Serial Communication RS232 and RS485
Sometimes you need an old fashion serial interface to receive data from or send data to a device with only a serial port. If a device has a serial port and an USB port but there is no USB driver for the Mac available then you can use the serial port or try to write your own USB driver. If the speed of the serial port is sufficient then it’s easier to write code for the serial port then to write an USB driver.
Mac’s don’t come standard with a serial RS232 or RS485 port but you can buy a serial adaptor to USB2.0.
Mac’s with a Thunderbolt port still have two USB3.0 ports and USB3.0 is backwards compatible to USB2.0.
I needed a RS485 interface to communicate with my GPS and FRG100 and a RS232 interface to communicate with the Svantek Sound Analyzer.
Serial to USB adapters come with a driver and for your application source code it’s a just serial port.
You only have to face the challenge to write software to read from and write data to the serial port.

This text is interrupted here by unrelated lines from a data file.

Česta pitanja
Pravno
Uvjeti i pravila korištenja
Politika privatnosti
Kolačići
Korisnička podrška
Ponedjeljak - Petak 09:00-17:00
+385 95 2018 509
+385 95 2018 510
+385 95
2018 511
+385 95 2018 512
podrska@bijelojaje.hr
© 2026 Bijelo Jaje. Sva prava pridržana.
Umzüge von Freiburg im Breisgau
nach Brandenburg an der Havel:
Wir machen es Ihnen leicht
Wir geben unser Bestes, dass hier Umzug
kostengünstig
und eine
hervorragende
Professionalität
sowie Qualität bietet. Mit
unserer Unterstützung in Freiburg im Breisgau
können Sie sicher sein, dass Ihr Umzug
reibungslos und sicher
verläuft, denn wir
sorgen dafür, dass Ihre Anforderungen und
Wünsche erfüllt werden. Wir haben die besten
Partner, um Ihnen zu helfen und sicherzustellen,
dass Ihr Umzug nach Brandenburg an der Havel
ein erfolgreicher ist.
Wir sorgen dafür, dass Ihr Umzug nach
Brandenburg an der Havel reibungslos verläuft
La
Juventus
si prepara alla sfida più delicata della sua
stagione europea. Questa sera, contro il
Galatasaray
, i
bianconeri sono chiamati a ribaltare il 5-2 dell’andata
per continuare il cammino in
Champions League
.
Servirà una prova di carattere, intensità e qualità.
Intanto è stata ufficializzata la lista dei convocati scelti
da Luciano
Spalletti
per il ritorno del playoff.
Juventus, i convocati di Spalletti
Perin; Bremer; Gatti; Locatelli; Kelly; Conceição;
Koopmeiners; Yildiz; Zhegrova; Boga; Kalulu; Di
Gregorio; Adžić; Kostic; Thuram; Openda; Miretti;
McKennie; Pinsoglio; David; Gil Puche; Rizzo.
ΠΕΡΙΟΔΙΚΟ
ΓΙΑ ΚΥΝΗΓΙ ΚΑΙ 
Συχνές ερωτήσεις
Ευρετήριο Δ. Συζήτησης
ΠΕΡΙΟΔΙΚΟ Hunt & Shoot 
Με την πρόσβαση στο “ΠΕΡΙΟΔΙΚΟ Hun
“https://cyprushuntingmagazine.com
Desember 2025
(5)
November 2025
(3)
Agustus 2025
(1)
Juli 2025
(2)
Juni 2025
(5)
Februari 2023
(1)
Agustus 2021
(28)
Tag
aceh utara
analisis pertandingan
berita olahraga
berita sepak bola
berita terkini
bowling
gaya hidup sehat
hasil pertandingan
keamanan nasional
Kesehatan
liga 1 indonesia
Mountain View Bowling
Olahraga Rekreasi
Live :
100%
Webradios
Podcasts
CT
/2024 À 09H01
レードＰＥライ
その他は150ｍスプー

Because serial communication is very common you aspect in de frameworks a nice serial class from Apple that you can use with Cocoa. Well there is the IO kit but I found it fare from simple and I did not see why I had to write code that should be standard. So I looked for free Cocoa Objective-C and Swift Classes for serial communication on the internet and found one which can be used.
In my latest developements I use an easy-to-use serial port library for Objective-C and Swift.